These non-transferable liquor licenses are now amortized over the primary lease terms of the respective leases plus any exercised extensions of those lease terms. The impact of this error was an overstatement of net income by $27,000, $25,000 and $22,000 in fiscal 2005, 2004 and 2003, respectively, and an overstatement of other assets of $0.2 million at both January 3, 2006 and December 28, 2004.

We have restated our Consolidated Balance Sheets at January 3, 2006 and December 28, 2004 and the Consolidated Statements of Operations, Stockholders’ Equity and Cash Flows for the years ended January 3, 2006, December 28, 2004 and December 30, 2003 in this Annual Report on Form 10-K/A.  We have also restated the quarterly financial information for fiscal 2005 and 2004 (see Note 15 to Notes to Consolidated Financial Statements in Part II, Item 8 of this report).  The impact of the restatements on periods prior to 2003 has been reflected as an adjustment to retained earnings as of December 31, 2002 in the accompanying Consolidated Statements of Stockholders’ Equity.  We have also restated the selected consolidated financial data for fiscal 2001 through 2005 in Part II, Item 6 of this report.
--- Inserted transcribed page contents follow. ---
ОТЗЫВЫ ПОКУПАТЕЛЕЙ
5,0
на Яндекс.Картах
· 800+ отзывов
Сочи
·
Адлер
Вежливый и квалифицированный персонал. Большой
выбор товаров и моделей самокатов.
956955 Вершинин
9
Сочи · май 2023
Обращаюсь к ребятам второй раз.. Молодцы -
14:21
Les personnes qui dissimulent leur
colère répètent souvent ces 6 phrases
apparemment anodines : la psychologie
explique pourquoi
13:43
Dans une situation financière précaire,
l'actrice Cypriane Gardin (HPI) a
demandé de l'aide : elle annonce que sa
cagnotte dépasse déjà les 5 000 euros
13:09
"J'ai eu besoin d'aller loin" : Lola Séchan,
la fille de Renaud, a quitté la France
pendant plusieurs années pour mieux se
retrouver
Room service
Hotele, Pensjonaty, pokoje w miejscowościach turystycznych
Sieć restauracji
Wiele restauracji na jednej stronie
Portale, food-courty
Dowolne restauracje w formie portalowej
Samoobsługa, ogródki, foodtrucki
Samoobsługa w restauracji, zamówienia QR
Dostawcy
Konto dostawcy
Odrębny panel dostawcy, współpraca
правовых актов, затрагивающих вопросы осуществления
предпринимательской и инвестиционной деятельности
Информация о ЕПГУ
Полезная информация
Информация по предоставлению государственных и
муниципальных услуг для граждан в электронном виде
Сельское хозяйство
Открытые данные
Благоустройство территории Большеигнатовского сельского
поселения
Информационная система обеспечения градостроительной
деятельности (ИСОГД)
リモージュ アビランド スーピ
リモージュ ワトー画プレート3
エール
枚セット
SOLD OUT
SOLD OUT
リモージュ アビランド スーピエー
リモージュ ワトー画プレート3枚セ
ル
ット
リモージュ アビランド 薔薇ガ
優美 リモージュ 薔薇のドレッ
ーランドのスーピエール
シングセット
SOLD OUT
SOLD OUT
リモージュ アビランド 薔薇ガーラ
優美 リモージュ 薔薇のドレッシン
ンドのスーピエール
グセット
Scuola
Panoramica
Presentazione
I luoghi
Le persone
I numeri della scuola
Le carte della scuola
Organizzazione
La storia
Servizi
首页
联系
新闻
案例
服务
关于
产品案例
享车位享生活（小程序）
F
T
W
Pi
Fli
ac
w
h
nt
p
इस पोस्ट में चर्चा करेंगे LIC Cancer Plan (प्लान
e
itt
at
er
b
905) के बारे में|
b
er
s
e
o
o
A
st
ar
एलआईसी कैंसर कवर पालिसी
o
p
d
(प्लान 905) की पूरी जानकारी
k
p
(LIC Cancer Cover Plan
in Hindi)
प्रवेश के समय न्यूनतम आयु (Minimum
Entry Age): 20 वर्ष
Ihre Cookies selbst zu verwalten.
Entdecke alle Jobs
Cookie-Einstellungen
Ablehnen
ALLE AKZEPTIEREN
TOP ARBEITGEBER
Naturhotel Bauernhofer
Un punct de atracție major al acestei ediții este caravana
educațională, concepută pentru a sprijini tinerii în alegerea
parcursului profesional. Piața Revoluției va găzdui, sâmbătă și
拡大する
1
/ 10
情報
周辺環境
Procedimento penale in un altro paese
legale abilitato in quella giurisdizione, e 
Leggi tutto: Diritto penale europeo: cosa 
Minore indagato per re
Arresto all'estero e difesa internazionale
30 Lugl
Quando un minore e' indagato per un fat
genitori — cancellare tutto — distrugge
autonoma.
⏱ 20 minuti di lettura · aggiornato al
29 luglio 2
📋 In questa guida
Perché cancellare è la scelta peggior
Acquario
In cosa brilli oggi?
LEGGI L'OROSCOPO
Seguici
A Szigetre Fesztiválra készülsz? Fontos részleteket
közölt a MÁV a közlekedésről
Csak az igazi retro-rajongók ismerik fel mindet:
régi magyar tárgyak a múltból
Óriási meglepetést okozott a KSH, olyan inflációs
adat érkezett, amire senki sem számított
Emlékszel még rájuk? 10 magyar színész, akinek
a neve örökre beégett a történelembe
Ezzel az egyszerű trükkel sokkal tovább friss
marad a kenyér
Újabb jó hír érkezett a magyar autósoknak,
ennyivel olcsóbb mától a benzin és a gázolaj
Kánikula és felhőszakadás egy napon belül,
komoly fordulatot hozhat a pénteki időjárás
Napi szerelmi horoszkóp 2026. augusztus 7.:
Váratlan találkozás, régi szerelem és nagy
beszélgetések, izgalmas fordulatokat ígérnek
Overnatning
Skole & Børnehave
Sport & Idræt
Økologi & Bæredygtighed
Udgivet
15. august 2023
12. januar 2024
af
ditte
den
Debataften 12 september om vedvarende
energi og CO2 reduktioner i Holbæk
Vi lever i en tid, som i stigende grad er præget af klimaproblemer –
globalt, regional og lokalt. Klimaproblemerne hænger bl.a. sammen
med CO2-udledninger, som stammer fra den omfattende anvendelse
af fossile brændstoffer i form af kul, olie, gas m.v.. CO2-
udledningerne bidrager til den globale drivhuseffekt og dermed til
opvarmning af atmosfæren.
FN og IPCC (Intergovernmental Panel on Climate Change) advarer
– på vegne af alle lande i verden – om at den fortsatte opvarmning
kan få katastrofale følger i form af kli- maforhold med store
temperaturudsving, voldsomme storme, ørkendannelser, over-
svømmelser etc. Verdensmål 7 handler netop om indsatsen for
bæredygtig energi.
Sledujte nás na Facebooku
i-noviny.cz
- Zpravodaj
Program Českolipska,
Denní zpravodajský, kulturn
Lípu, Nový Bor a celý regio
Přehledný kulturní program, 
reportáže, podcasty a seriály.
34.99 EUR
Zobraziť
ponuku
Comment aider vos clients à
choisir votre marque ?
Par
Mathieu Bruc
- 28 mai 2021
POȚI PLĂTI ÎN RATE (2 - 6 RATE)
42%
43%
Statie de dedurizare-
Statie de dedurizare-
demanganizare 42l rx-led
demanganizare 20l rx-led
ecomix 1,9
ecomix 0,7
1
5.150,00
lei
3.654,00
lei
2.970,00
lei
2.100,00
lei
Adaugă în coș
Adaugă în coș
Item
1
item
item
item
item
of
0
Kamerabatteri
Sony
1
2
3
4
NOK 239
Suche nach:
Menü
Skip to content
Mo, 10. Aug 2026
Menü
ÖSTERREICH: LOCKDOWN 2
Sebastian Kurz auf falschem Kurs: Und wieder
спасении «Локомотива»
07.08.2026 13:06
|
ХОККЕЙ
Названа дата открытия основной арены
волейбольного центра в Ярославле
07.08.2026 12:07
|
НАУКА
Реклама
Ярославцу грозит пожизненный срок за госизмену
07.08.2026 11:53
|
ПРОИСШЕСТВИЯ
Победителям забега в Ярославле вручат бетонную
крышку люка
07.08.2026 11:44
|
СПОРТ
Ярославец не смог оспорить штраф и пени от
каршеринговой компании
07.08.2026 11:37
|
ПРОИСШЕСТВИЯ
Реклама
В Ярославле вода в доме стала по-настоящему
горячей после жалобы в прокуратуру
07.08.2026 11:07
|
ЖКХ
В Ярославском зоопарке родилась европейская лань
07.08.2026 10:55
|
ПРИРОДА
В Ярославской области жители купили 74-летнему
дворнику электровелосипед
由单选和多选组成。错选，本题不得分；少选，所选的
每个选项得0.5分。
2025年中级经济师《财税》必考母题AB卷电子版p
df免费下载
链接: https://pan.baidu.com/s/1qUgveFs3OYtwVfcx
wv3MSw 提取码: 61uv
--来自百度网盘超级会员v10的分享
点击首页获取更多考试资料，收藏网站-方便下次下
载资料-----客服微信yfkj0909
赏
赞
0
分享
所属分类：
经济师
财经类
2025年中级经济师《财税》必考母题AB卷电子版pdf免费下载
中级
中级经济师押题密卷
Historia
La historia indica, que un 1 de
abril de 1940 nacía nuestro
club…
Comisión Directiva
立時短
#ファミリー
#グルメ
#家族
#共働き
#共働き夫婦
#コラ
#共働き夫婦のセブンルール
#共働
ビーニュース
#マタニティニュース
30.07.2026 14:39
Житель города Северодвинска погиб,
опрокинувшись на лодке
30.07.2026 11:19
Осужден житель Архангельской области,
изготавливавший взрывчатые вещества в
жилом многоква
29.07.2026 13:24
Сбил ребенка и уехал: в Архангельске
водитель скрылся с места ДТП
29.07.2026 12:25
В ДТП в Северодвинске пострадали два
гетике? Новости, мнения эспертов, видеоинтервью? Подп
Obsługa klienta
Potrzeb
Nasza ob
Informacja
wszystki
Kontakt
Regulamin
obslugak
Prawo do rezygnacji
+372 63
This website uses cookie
The aggregate adjustments increased net income by $0.4 million in fiscal year 2005 and reduced net income by $1.2 million and $1.6 million in fiscal years 2004 and 2003, respectively.  Diluted net income per share increased by $0.01 for the year ended January 3, 2006 and decreased by $0.02 and $0.03 for the years ended December 28, 2004 and December 30, 2003, respectively.  The restatement also resulted in a $5.2 million, or 2.8%, reduction in retained earnings as of December 31, 2002.  The restatement adjustments were non-cash and had no impact on net cash flow. 

General

This discussion and analysis should be read in conjunction with our consolidated financial statements and related notes in Part II, Item 8 of this report, the “risk factors’ included in Part I, Item 1A of this report, and the cautionary statements included elsewhere in this report. The inclusion of supplementary analytical and related information herein may require us to make appropriate estimates and assumptions to enable us to fairly present, in all material respects, our analysis of trends and expectations with respect to our results of operations and financial position taken as a whole.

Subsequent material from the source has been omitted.